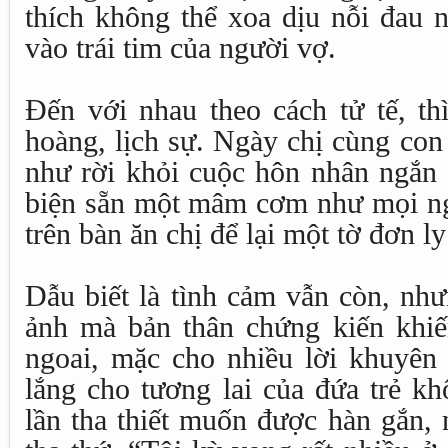
thích không thể xoa dịu nỗi đau
vào trái tim của người vợ.
Đến với nhau theo cách tử tế, th
hoàng, lịch sự. Ngày chị cùng con
như rời khỏi cuộc hôn nhân ngắn 
biện sẵn một mâm cơm như mọi ng
trên bàn ăn chị để lại một tờ đơn l
Dẫu biết là tình cảm vẫn còn, nh
ảnh mà bản thân chứng kiến khiế
ngoai, mặc cho nhiều lời khuyên 
lắng cho tương lai của đứa trẻ k
lần tha thiết muốn được hàn gắn,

____

» EXERCISE DESCRIPTION
Output only the lines running from the top of the data above to the line with "ngoai, mặc cho nhiều lời khuyên", inclusive, word for word and without pictures.

» SOLUTION TO THIS PROBLEM
thích không thể xoa dịu nỗi đau
vào trái tim của người vợ.
Đến với nhau theo cách tử tế, th
hoàng, lịch sự. Ngày chị cùng con
như rời khỏi cuộc hôn nhân ngắn 
biện sẵn một mâm cơm như mọi ng
trên bàn ăn chị để lại một tờ đơn l
Dẫu biết là tình cảm vẫn còn, nh
ảnh mà bản thân chứng kiến khiế
ngoai, mặc cho nhiều lời khuyên 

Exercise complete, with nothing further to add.